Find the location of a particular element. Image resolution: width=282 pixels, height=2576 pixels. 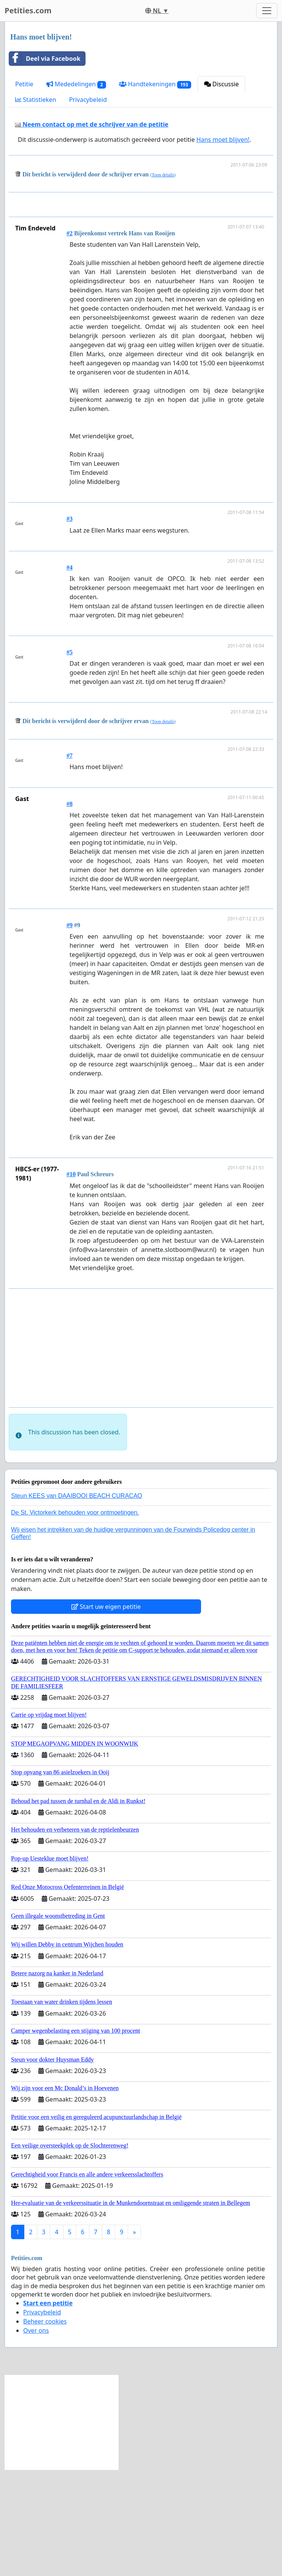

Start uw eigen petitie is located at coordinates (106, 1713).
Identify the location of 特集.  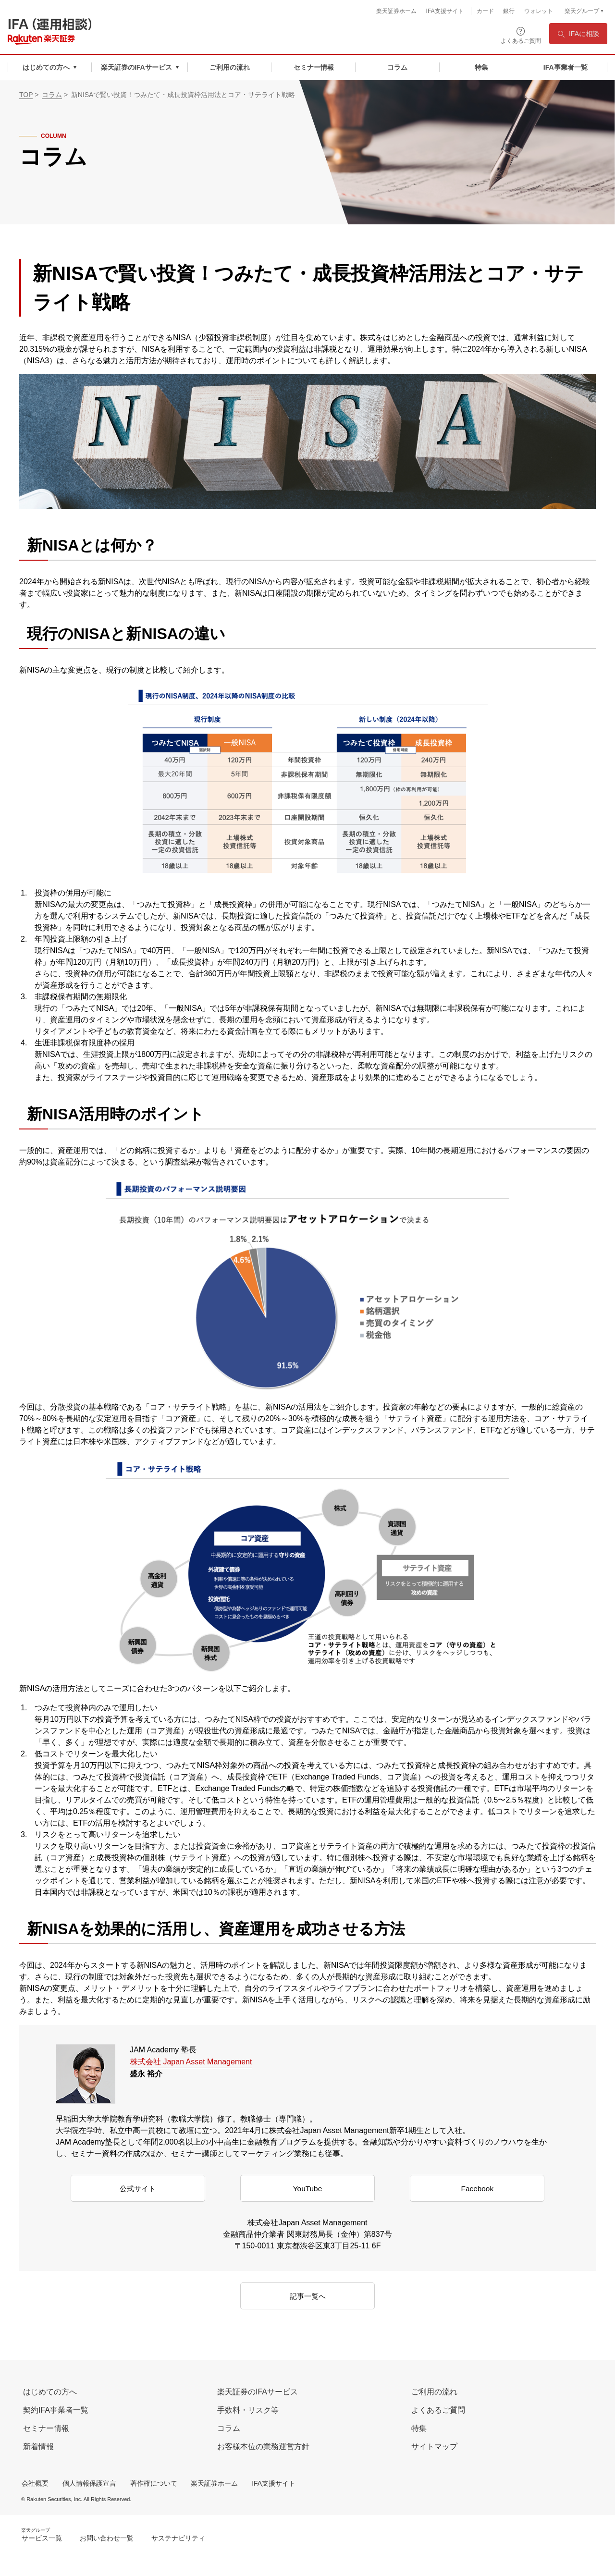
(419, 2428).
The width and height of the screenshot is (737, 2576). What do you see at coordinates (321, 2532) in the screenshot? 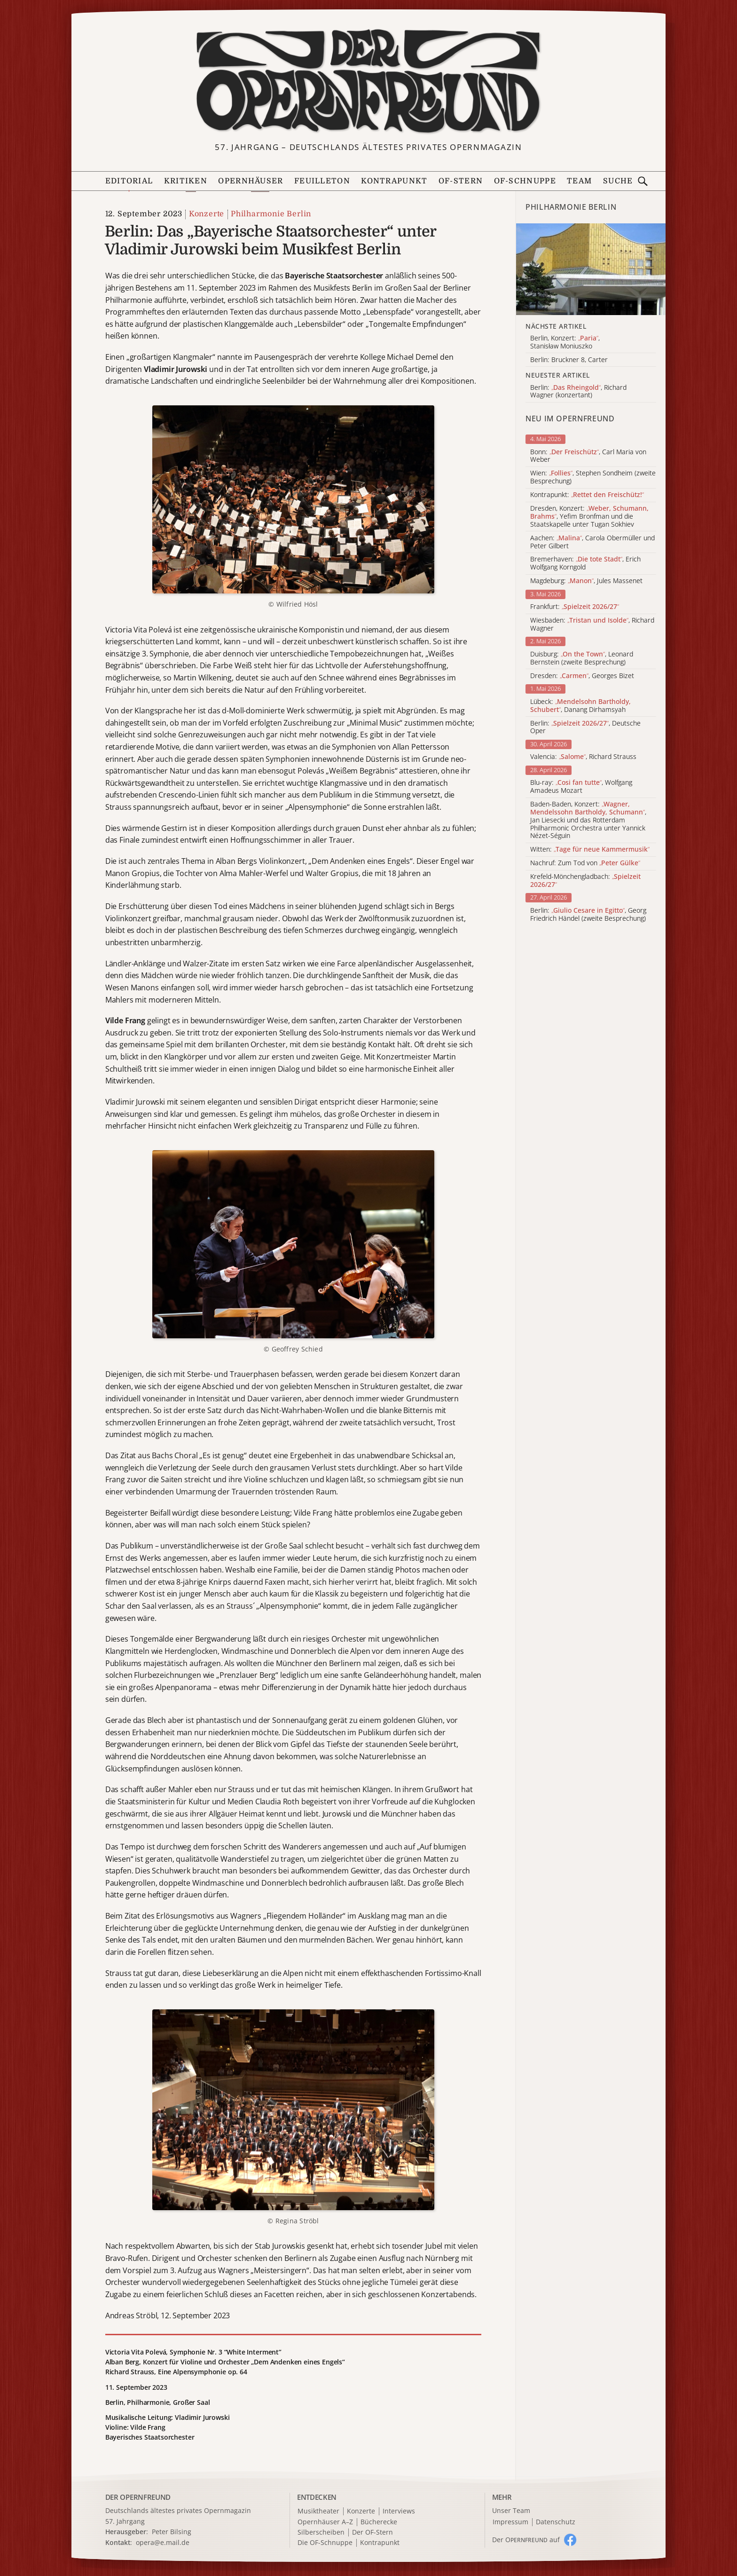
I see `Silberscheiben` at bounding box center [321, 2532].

• _PROBLEM STATEMENT_
The result should be an exact copy of every entry above, with no pictures included.

• _YOUR SOLUTION_
Find the location of a particular element. Image resolution: width=282 pixels, height=2576 pixels. 

Start uw eigen petitie is located at coordinates (106, 1713).
Identify the location of 特集.  
(419, 2428).
The width and height of the screenshot is (737, 2576). What do you see at coordinates (321, 2532) in the screenshot? 
I see `Silberscheiben` at bounding box center [321, 2532].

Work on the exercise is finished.